According to hospital officials, a critical part of the success of this program is patient education. In the article that appeared in the Beacon News on January 15, "As our culture shifted toward a more relaxed attitude about delivering early, it was apparent education was needed by both patients and medical staffs."
The obvious solution to the patient education need is childbirth education! However, the education for medical staff may be a little more tricky. Due to the limited OB curricula in nursing schools and residency programs, few nurses or physicians are trained (and therefore skilled in) the art of supporting women through what is known as physiologic birth. Physiologic birth, formerly known as natural childbirth or normal birth, involves honoring the mechanics and hormonal responses of the body for birth, limiting interventions and medications, and enhancing the physiologic/mind/spiritual link between mother and baby. Even though the number of interventions in childbirth has increased exponentially in the past decade in the U.S., the U.S. maternal and infant mobidity/mortality has NOT improved; rather those statistics have gotten progressively worse. It becomes clear that an increase in intervention during childbirth does NOT improve outcomes.
Some call this hands off method of childbirth the midwifery model of care. Rather than label it and cause a riff in the maternity profession, call it what it is....physiologic birth. Stop quibbling. And honor physiologic birth for reducing the admissions of near-term/preterm infants into the NICUs.
The article goes on to make these points:
"Based on data, hospitals participating in the 2011 March of Dimes project can expect to reduce pre-term births and admissions to the NICU by 15 to 20 percent, Crouse said. That is significant from both a health and cost perspective. The typical hospital bill for a full-term baby is about $2,000, he added. That can be 10 times higher when a baby is in the NICU."

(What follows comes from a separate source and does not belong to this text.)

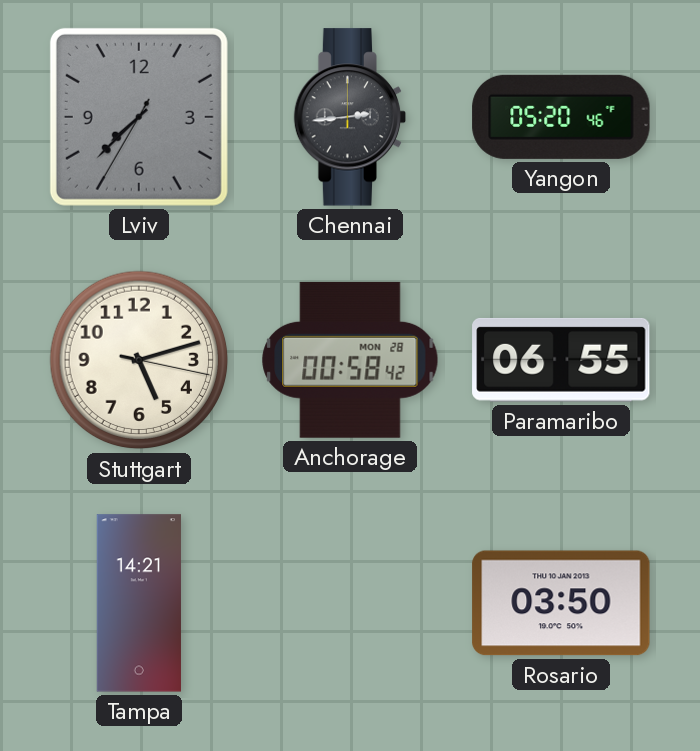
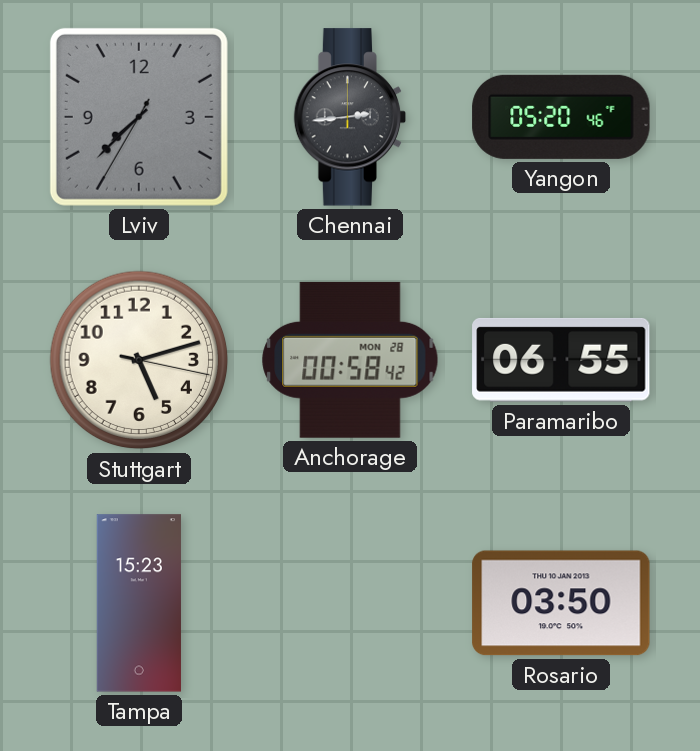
Tampa: 14:21 -> 15:23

We applaud all of the hospitals who are joining with the March of Dimes in this endeavor! Seventeen Illinois hospitals applied to be part of the March of Dimes program. Others that were selected are Decatur Memorial Hospital, St. Elizabeth’s Hospital in Belleville, St. Joseph Hospital in Breese, Katherine Shaw Bethea Hospital in Dixon and the University of Illinois Hospital at Chicago. Also participating are five hospitals in California, Texas, New York and Florida.